| Literature DB >> 24396675 |
Abstract
High density lipoproteins (HDLs) have a number of properties that have the potential to inhibit the development of atherosclerosis and thus reduce the risk of having a cardiovascular event. These protective effects of HDLs may be reduced in patients with type 2 diabetes, a condition in which the concentration of HDL cholesterol is frequently low. In addition to their potential cardioprotective properties, HDLs also increase the uptake of glucose by skeletal muscle and stimulate the synthesis and secretion of insulin from pancreatic β cells and may thus have a beneficial effect on glycemic control.
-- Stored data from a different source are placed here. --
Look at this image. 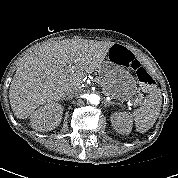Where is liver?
<instances>
[{"mask_svg":"<svg viewBox=\"0 0 178 178\" xmlns=\"http://www.w3.org/2000/svg\"><path fill=\"white\" fill-rule=\"evenodd\" d=\"M112 45L109 41L65 39L39 47L18 67L11 82L14 115L28 118L40 105L81 89L84 78L101 66Z\"/></svg>","mask_w":178,"mask_h":178,"instance_id":"6515ba94","label":"liver"}]
</instances>
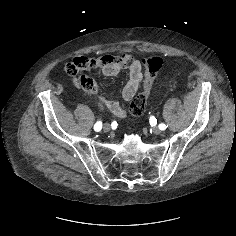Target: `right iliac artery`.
Returning <instances> with one entry per match:
<instances>
[{
	"mask_svg": "<svg viewBox=\"0 0 236 236\" xmlns=\"http://www.w3.org/2000/svg\"><path fill=\"white\" fill-rule=\"evenodd\" d=\"M102 128V122L101 121H98L95 125H94V130L95 131H100Z\"/></svg>",
	"mask_w": 236,
	"mask_h": 236,
	"instance_id": "obj_1",
	"label": "right iliac artery"
}]
</instances>
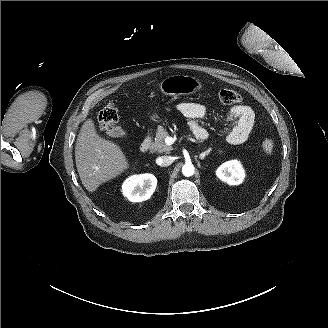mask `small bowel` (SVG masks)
<instances>
[{
	"instance_id": "small-bowel-1",
	"label": "small bowel",
	"mask_w": 328,
	"mask_h": 328,
	"mask_svg": "<svg viewBox=\"0 0 328 328\" xmlns=\"http://www.w3.org/2000/svg\"><path fill=\"white\" fill-rule=\"evenodd\" d=\"M177 110L188 119V124L197 139L201 140L207 136L206 130L196 121L208 114V109L204 105L183 102L177 105ZM227 121L231 124L227 140L233 145H239L248 139L254 126L255 113L248 105H235L228 112Z\"/></svg>"
}]
</instances>
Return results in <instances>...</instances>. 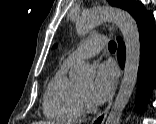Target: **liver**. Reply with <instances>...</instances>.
<instances>
[{"mask_svg": "<svg viewBox=\"0 0 156 124\" xmlns=\"http://www.w3.org/2000/svg\"><path fill=\"white\" fill-rule=\"evenodd\" d=\"M33 124H50V123L43 122V121H37V122H33Z\"/></svg>", "mask_w": 156, "mask_h": 124, "instance_id": "6515ba94", "label": "liver"}]
</instances>
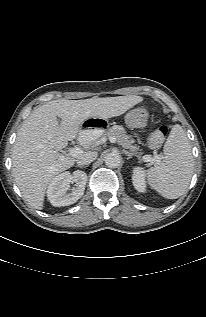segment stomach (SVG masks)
Segmentation results:
<instances>
[{
  "instance_id": "1",
  "label": "stomach",
  "mask_w": 206,
  "mask_h": 317,
  "mask_svg": "<svg viewBox=\"0 0 206 317\" xmlns=\"http://www.w3.org/2000/svg\"><path fill=\"white\" fill-rule=\"evenodd\" d=\"M82 129L77 132L76 140L80 146L88 147L99 139L106 138L116 127V122L111 117L93 116L85 120Z\"/></svg>"
}]
</instances>
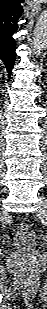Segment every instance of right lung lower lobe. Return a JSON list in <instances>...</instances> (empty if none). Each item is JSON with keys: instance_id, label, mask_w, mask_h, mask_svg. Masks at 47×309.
Segmentation results:
<instances>
[{"instance_id": "1", "label": "right lung lower lobe", "mask_w": 47, "mask_h": 309, "mask_svg": "<svg viewBox=\"0 0 47 309\" xmlns=\"http://www.w3.org/2000/svg\"><path fill=\"white\" fill-rule=\"evenodd\" d=\"M24 0H0V60L5 64L9 77L15 63V40L17 20L21 15L20 3Z\"/></svg>"}]
</instances>
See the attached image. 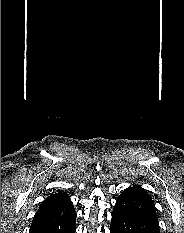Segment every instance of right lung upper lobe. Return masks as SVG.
<instances>
[{"label":"right lung upper lobe","instance_id":"cb5924a9","mask_svg":"<svg viewBox=\"0 0 184 233\" xmlns=\"http://www.w3.org/2000/svg\"><path fill=\"white\" fill-rule=\"evenodd\" d=\"M66 205H72L69 196L66 193L58 192L47 197L39 207L37 213Z\"/></svg>","mask_w":184,"mask_h":233}]
</instances>
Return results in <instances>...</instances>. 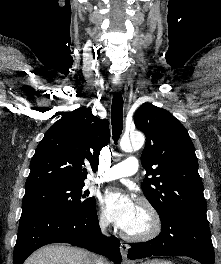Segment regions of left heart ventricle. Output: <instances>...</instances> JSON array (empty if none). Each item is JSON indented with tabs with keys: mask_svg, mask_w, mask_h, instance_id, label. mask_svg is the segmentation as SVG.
<instances>
[{
	"mask_svg": "<svg viewBox=\"0 0 221 264\" xmlns=\"http://www.w3.org/2000/svg\"><path fill=\"white\" fill-rule=\"evenodd\" d=\"M148 224L149 220L147 214L142 208L138 207L135 218L126 231L131 233L142 232L148 227Z\"/></svg>",
	"mask_w": 221,
	"mask_h": 264,
	"instance_id": "1",
	"label": "left heart ventricle"
}]
</instances>
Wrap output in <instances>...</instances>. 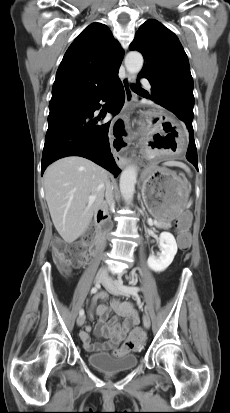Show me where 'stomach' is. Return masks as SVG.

This raises the possibility that a low HDL concentration in type 2 diabetes may contribute to a worsening of diabetic control. Thus, there is a double case for targeting HDLs in patients with type 2 diabetes: to reduce cardiovascular risk and also to improve glycemic control. Approaches to raising HDL levels include lifestyle factors such as weight reduction, increased physical activity and stopping smoking. There is an ongoing search for HDL-raising drugs as agents to use in patients with type 2 diabetes in whom the HDL level remains low despite lifestyle interventions.Entities:
Keywords: Atherosclerosis; Diabetes; Lipoproteins, HDL
Year: 2013 PMID: 24396675 PMCID: PMC3811694 DOI: 10.3803/EnM.2013.28.3.169
Source DB: PubMed Journal: Endocrinol Metab (Seoul) ISSN: 2093-596X
Fig. 1Low concentration of high density lipoprotein cholesterol (HDL-C) and apoA-I in patients with hypertriglyceridemia. Cholesteryl ester transfer protein (CETP) promotes the transfer of cholesteryl esters (CE) from high density lipoproteins (HDLs) to triglyceride-rich lipoproteins in exchange for triglyceride (TG). This generates HDL particles that are depleted of cholesteryl esters and enriched in triglyceride. This triglyceride enrichment provides HDLs with the preferred substrate for hepatic lipase that hydrolyses the newly acquired HDL TG. The resulting reduction in volume of the HDL particle core and consequent decrease in HDL particle size leads to the dissociation apolipoprotein (apo) A-I (the main HDL protein) from the HDL particle surface. The dissociated apoA-I may then be excreted in the urine and thus lost from the body. TGR-LP, triglyceride-rich lipoproteins; HL, hepatic lipase; FFA, free fatty acid.